Il faudra attendre le mois de juillet 1981 pour que la situation se précise. Maurice Ulrich, président d'Antenne 2, est le premier à remettre son mandat. Il rejoint son corps d'origine, au quai d'Orsay. Puis Jean-Louis Guillaud et Claude Contamine quittent TF1 et FR3. Le Conseil des ministres du 23 juillet nomme alors présidents de TF1, A2 et FR3 respectivement Jacques Boutet, Pierre Desgraupes et Guy Thomas. Le premier avait été président de la commission de contrôle durant la campagne électorale, le second est un professionnel du petit écran et un pionnier de la TV française (dont Cinq colonnes à la une avec P. Lazareff, puis directeur de l'information sous Chaban-Delmas en 1969), le troisième est un journaliste connu pour ses rubriques sociales à Europe 1.

Questions que chacun se pose : que vont devenir les chaînes et leurs programmes ? Qui va rester ? Qui va partir ? Là encore, il faut attendre, car chaque président met ses vacances à profit pour réfléchir et choisir. C'est ainsi qu'en septembre on apprend qu'André Harris (naguère producteur des magazines Caméra 3 et Zoom avec Alain de Sédouy) devient directeur des programmes de TF1 ; que Joseph Pasteur occupe ce poste sur A2 et que Serge Moati, réalisateur de la cérémonie au Panthéon le jour de l'investiture du président de la République, est nommé à FR3.

Sanctions

On attend des bouleversements spectaculaires, mais c'est ignorer que les programmes de TV ne se construisent pas du jour au lendemain, certaines émissions étant prévues, conçues, fabriquées et programmées plusieurs mois voire un an auparavant. Tout au plus, déplace-t-on ou s'échange-t-on quelques têtes connues : Michel Drucker quitte TF1 et signe pour une émission de variétés le samedi soir sur A2 : Champs-Élysées n'offre guère de surprise. Symbole d'une télévision abrutissante pour toute une élite intellectuelle, Guy Lux doit abandonner son Palmarès à la mi-décembre. Ce bateleur professionnel laisse un vide : on annonce son retour sur TF1 au mois d'avril. Jacques Chancel est prié de revoir la formule de son Grand échiquier et Armand Jammot se résigne à ne plus produire ses Dossiers de l'écran qu'une fois par mois. Ève Ruggieri quitte la ruelle du show-business qu'elle animait sur TF1 pour ouvrir un salon de musique sur A2.
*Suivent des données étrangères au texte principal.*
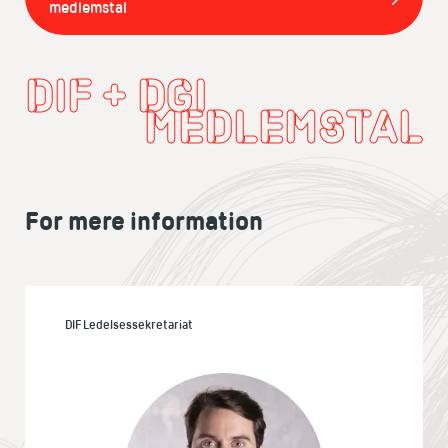
medlemstal
DIF + DGI
MEDLEMSTAL
For mere information
DIF Ledelsessekretariat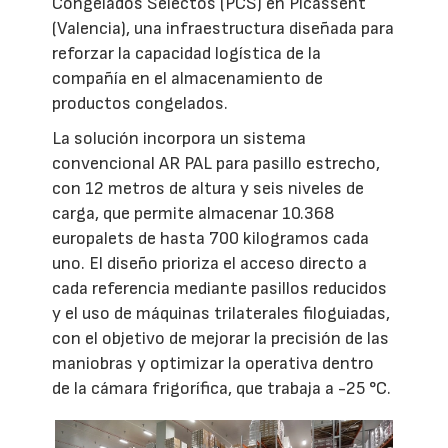
Congelados Selectos (PCS) en Picassent
(Valencia), una infraestructura diseñada para
reforzar la capacidad logística de la
compañía en el almacenamiento de
productos congelados.
La solución incorpora un sistema
convencional AR PAL para pasillo estrecho,
con 12 metros de altura y seis niveles de
carga, que permite almacenar 10.368
europalets de hasta 700 kilogramos cada
uno. El diseño prioriza el acceso directo a
cada referencia mediante pasillos reducidos
y el uso de máquinas trilaterales filoguiadas,
con el objetivo de mejorar la precisión de las
maniobras y optimizar la operativa dentro
de la cámara frigorífica, que trabaja a -25 °C.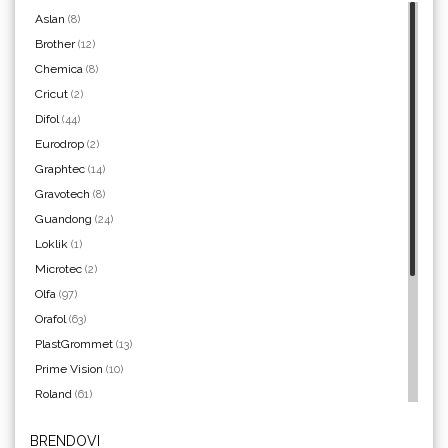
Aslan
(8)
Brother
(12)
Chemica
(8)
Yellotools
Cricut
(2)
Difol
(44)
Eurodrop
(2)
Graphtec
(14)
Argon Manoukian
Gravotech
(8)
Guandong
(24)
Loklik
(1)
Microtec
(2)
Olfa
(97)
Aslan
Orafol
(63)
PlastGrommet
(13)
Prime Vision
(10)
Roland
(61)
SEFA
(4)
BRENDOVI
Silhouette
(3)
Bordeaux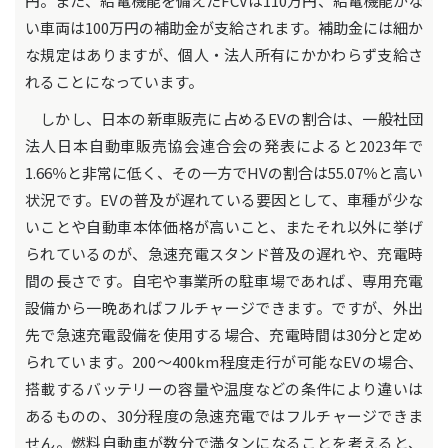
円。また、給電機能を備えたFCVは110万円、給電機能がな
い車両は100万円の補助金が支給されます。補助金には細か
な規定はありますが、個人・法人所有にかかわらず支給さ
れることになっています。
しかし、日本の新車販売に占めるEVの割合は、一般社団
法人日本自動車販売協会連合会の発表によると2023年で
1.66％と非常に低く、その一方でHVの割合は55.07％と高い
状況です。EVの普及が遅れている要因として、車種が少な
いことや自動車本体価格が高いこと、またそれ以外に挙げ
られているのが、急速充電スタンド普及の遅れや、充電時
間の長さです。自宅や事業所の駐車場であれば、専用充電
設備から一晩あればフルチャージできます。ですが、外出
先で急速充電設備を使用する場合、充電時間は30分と定め
られています。200～400km程度走行が可能なEVの場合、
搭載するバッテリーの容量や温度などの条件により違いは
あるものの、30分程度の急速充電ではフルチャージできま
せん。燃料自動車が数分で満タンになることを考えると、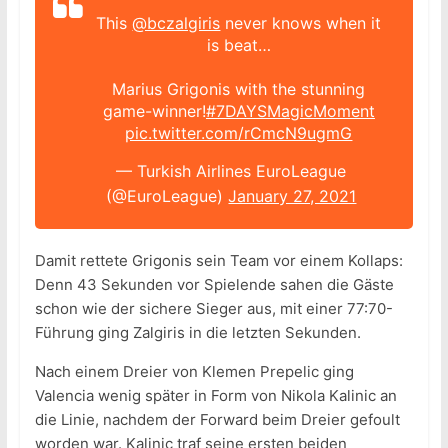
This
@bczalgiris
never knows when it
is beat…
Marius Grigonis with the stunning
game-winner!
#7DAYSMagicMoment
pic.twitter.com/rCmcN9ugmG
— Turkish Airlines EuroLeague
(@EuroLeague)
January 27, 2021
Damit rettete Grigonis sein Team vor einem Kollaps:
Denn 43 Sekunden vor Spielende sahen die Gäste
schon wie der sichere Sieger aus, mit einer 77:70-
Führung ging Zalgiris in die letzten Sekunden.
Nach einem Dreier von Klemen Prepelic ging
Valencia wenig später in Form von Nikola Kalinic an
die Linie, nachdem der Forward beim Dreier gefoult
worden war. Kalinic traf seine ersten beiden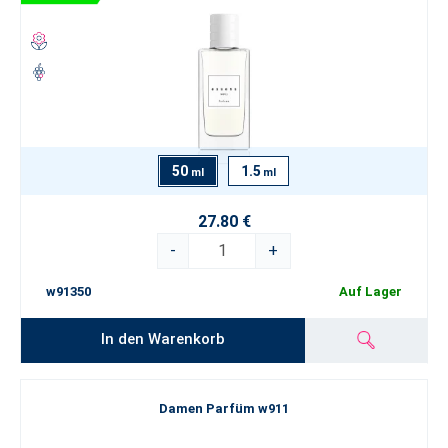
50
1.5
ml
ml
27.80 €
-
+
w91350
Auf Lager
In den Warenkorb
Damen Parfüm w911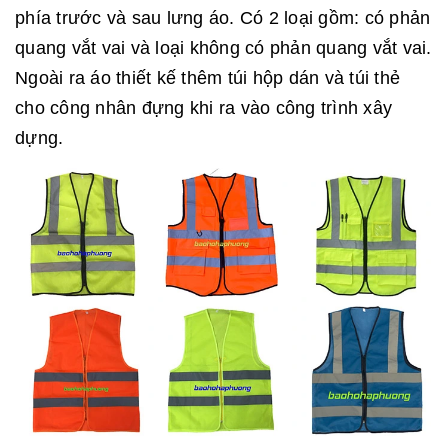
phía trước và sau lưng áo. Có 2 loại gồm: có phản
quang vắt vai và loại không có phản quang vắt vai.
Ngoài ra áo thiết kế thêm túi hộp dán và túi thẻ
cho công nhân đựng khi ra vào công trình xây
dựng.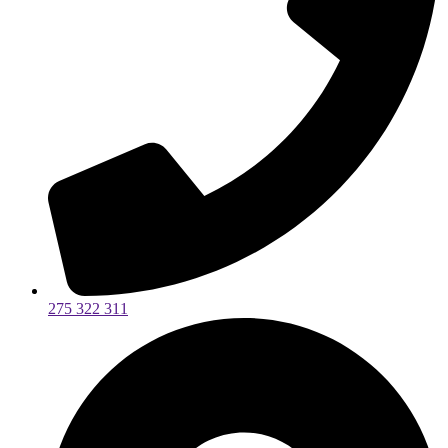
275 322 311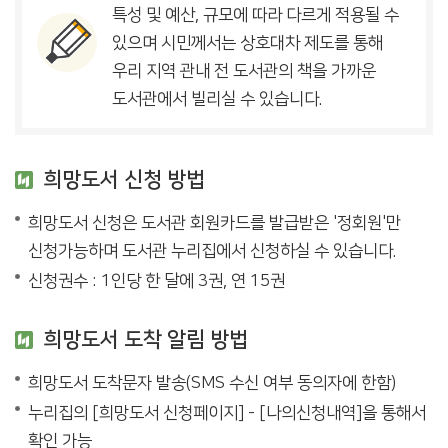
특성 및 예산, 규모에 따라 다르게 적용될 수
있으며 시민께서는 상호대차 제도를 통해
우리 지역 관내 전 도서관의 책을 가까운
도서관에서 빌리실 수 있습니다.
희망도서 신청 방법
희망도서 신청은 도서관 회원카드를 발급받은 '정회원'만
신청가능하며 도서관 누리집에서 신청하실 수 있습니다.
신청권수 : 1인당 한 달에 3권, 연 15권
희망도서 도착 알림 방법
희망도서 도착문자 발송(SMS 수신 여부 동의자에 한함)
누리집의 [희망도서 신청페이지] - [나의신청내역]을 통해서
확인 가능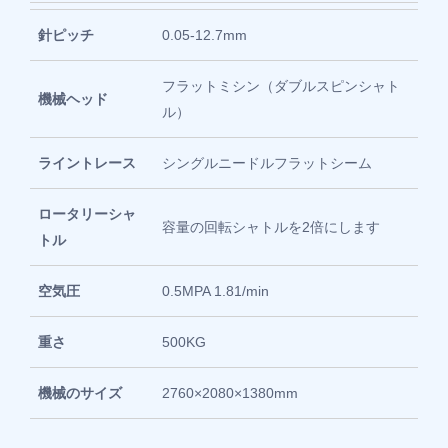
針ピッチ
0.05-12.7mm
フラットミシン（ダブルスピンシャト
機械ヘッド
ル）
ライントレース
シングルニードルフラットシーム
ロータリーシャ
容量の回転シャトルを2倍にします
トル
空気圧
0.5MPA 1.81/min
重さ
500KG
機械のサイズ
2760×2080×1380mm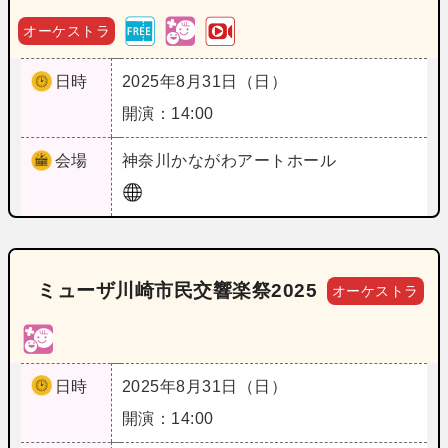
オーケストラ
日時
2025年8月31日（日）
開演：14:00
会場
神奈川
かながわアートホール
ミューザ川崎市民交響楽祭2025
オーケストラ
日時
2025年8月31日（日）
開演：14:00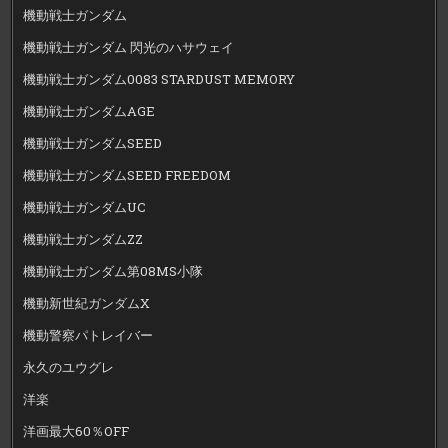
機動戦士ガンダム
機動戦士ガンダム 閃光のハサウェイ
機動戦士ガンダム0083 STARDUST MEMORY
機動戦士ガンダムAGE
機動戦士ガンダムSEED
機動戦士ガンダムSEED FREEDOM
機動戦士ガンダムUC
機動戦士ガンダムZZ
機動戦士ガンダム第08MS小隊
機動新世紀ガンダムX
機動警察パトレイバー
永久のユウグレ
洋楽
洋画最大60％OFF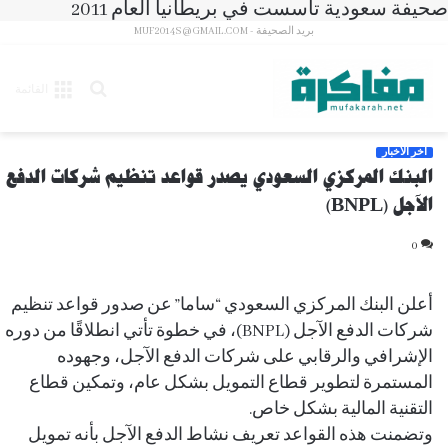
صحيفة سعودية تأسست في بريطانيا العام 2011
بريد الصحيفة - MUF2014S@GMAIL.COM
بحث
القائمة
عن
آخر الأخبار
البنك المركزي السعودي يصدر قواعد تنظيم شركات الدفع
الآجل (BNPL)
0
أعلن البنك المركزي السعودي “ساما” عن صدور قواعد تنظيم
شركات الدفع الآجل (BNPL)، في خطوة تأتي انطلاقًا من دوره
الإشرافي والرقابي على شركات الدفع الآجل، وجهوده
المستمرة لتطوير قطاع التمويل بشكل عام، وتمكين قطاع
التقنية المالية بشكل خاص.
وتضمنت هذه القواعد تعريف نشاط الدفع الآجل بأنه تمويل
Enfin la sanction la plus lourde touche Danièle Gilbert. En octobre, elle fait ses adieux à la télévision, les larmes aux yeux. On sait qu'elle laisse la place à Anne Sinclair, qui doit présenter dès janvier l'actualité culturelle en journaliste. Son émission Les visiteurs du jour ne convainc nullement, par son ton parisien, le public de la mi-journée, essentiellement provincial. Patrick Sabatier la remplacera dès la rentrée prochaine.

Scandale

Ce n'est pas le seul incident de parcours que rencontre la télé du changement, pourtant prudente dans son train de marche. En rappelant Michel Polac, producteur de l'émission littéraire Post-Scriptum, naguère écarté du petit écran pour le ton trop libre de ses émissions, André Harris ne peut se douter de l'incident qui survient en janvier 82 lors d'une édition de Droit de réponse consacrée à la disparition de l'hebdomadaire satirique Charlie Hebdo. À 20 h 30, ce samedi-là, les téléspectateurs assistent à un échange de propos particulièrement vifs accompagnés d'insultes provenant de débatteurs ivres. L'émission fait scandale, la polémique se répand mais André Harris maintient l'émission qui retrouve le rythme de croisière du genre.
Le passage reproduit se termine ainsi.